HT: I would urge everyone to take on board the findings and advice produced by experienced facilitators of participatory decision-making.  You cannot just get a group of people into a room – especially when there is a lack of clarity over the issues or a tense atmosphere filled with frustration – and expect them to reach an informed and reasoned consensus.  Techniques for supporting deliberation and managing emotional tension must be brought to bear. 

Then there is the wider issue of parity of influence, when differences in wealth or social status could give the have-lots an effective veto over what the have-littles may need.  In this context, a universal basic income is not just an economic issue, but a critical factor for democratic collaboration.  Where decisions have to be given to a representative body (at a city, national, or international level), those who have the power to make the key decisions on behalf of those they represent must be subject to effective and transparent accountability arrangements so they must seek the views of people and recognise that their retention of powers is dependent on their being able to give a satisfactory account to those affected by their decisions.

Q: What you set out may strike some people as asking a lot to be done to bring about power sharing.  Do you think that might put them off trying to bring it about?

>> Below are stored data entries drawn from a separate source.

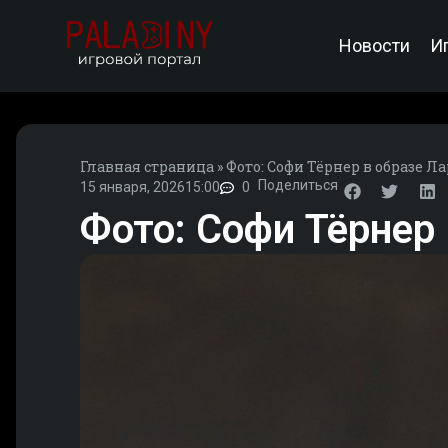
Новости
И
Главная страница
»
Фото: Софи Тёрнер в образе Л
Поделиться
15 января, 2026
15:00
0
Фото: Софи Тёрнер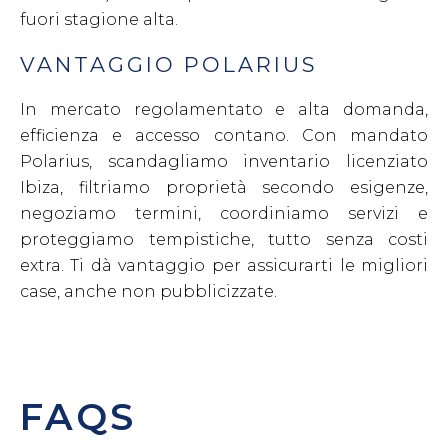
fuori stagione alta.
VANTAGGIO POLARIUS
In mercato regolamentato e alta domanda,
efficienza e accesso contano. Con mandato
Polarius, scandagliamo inventario licenziato
Ibiza, filtriamo proprietà secondo esigenze,
negoziamo termini, coordiniamo servizi e
proteggiamo tempistiche, tutto senza costi
extra. Ti dà vantaggio per assicurarti le migliori
case, anche non pubblicizzate.
FAQS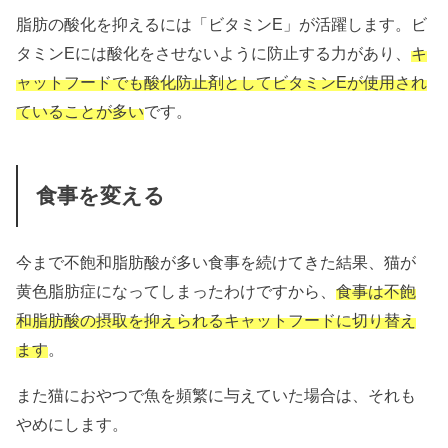
脂肪の酸化を抑えるには「ビタミンE」が活躍します。ビ
タミンEには酸化をさせないように防止する力があり、
キ
ャットフードでも酸化防止剤としてビタミンEが使用され
ていることが多い
です。
食事を変える
今まで不飽和脂肪酸が多い食事を続けてきた結果、猫が
黄色脂肪症になってしまったわけですから、
食事は不飽
和脂肪酸の摂取を抑えられるキャットフードに切り替え
ます
。
また猫におやつで魚を頻繁に与えていた場合は、それも
やめにします。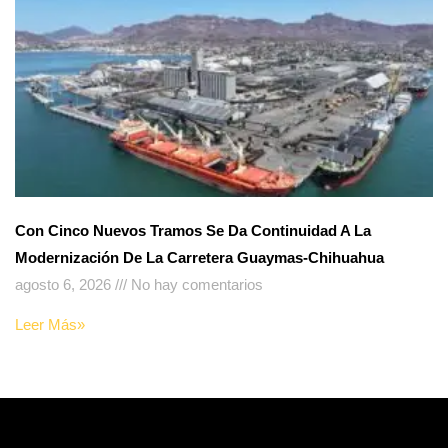
Con Cinco Nuevos Tramos Se Da Continuidad A La
Modernización De La Carretera Guaymas-Chihuahua
agosto 6, 2026
No hay comentarios
Leer Más»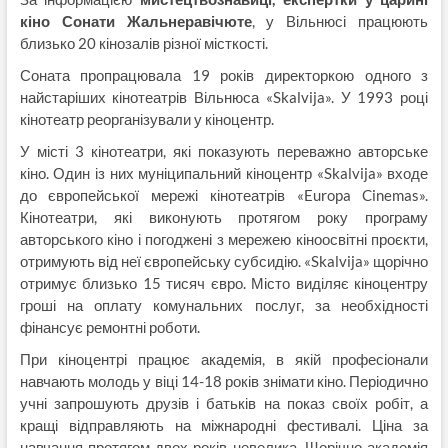
кіно Сонати Жальнеравічюте
, у Вільнюсі працюють
близько 20 кінозалів різної місткості.
Соната пропрацювала 19 років директоркою одного з
найстаріших кінотеатрів Вільнюса «Skalvija». У 1993 році
кінотеатр реорганізували у кіноцентр.
У місті 3 кінотеатри, які показують переважно авторське
кіно. Один із них муніципальний кіноцентр «Skalvija» входе
до європейської мережі кінотеатрів «Europa Cinemas».
Кінотеатри, які виконують протягом року програму
авторського кіно і погоджені з мережею кіноосвітні проєкти,
отримують від неї європейську субсидію. «Skalvija» щорічно
отримує близько 15 тисяч євро. Місто виділяє кіноцентру
гроші на оплату комунальних послуг, за необхідності
фінансує ремонтні роботи.
При кіноцентрі працює академія, в якій професіонали
навчають молодь у віці 14-18 років знімати кіно. Періодично
учні запрошують друзів і батьків на показ своїх робіт, а
кращі відправляють на міжнародні фестивалі. Ціна за
навчання протягом двох років невелика. Щорічно академія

HT: We should not see power distribution in society as a simple either/or – total oppression or perfect power sharing.  It’s a continuum that runs from over-concentration of power in just a few towards more inclusive arrangements for all.  And what matters is that we make concerted efforts to get ever closer, every day, from one end to the other.  Who knows how long it will take to complete the journey, if ever.  Let’s make sure we’re moving in the right direction.


Henry Tam is a specialist in democratic development.  His published works include Time to Save Democracy , Whose Government is it? , and Communitarianism: a new agenda for politics and citizenship, which was nominated by New York University Press for the 2000 Grawemeyer Award for Ideas Improving World Order.

He taught at the University of Cambridge (where he was the Director of the Forum for Youth Participation & Democracy in the Faculty of Education), and the Civil Service College. He was formerly Visiting Professor at Birkbeck, University of London.  He has advised a wide range of political leaders in his capacity as a senior civil servant (in charge of policy areas such as civil renewal, crime reduction, community empowerment, correctional services, and race equality); and as a local authority chief officer.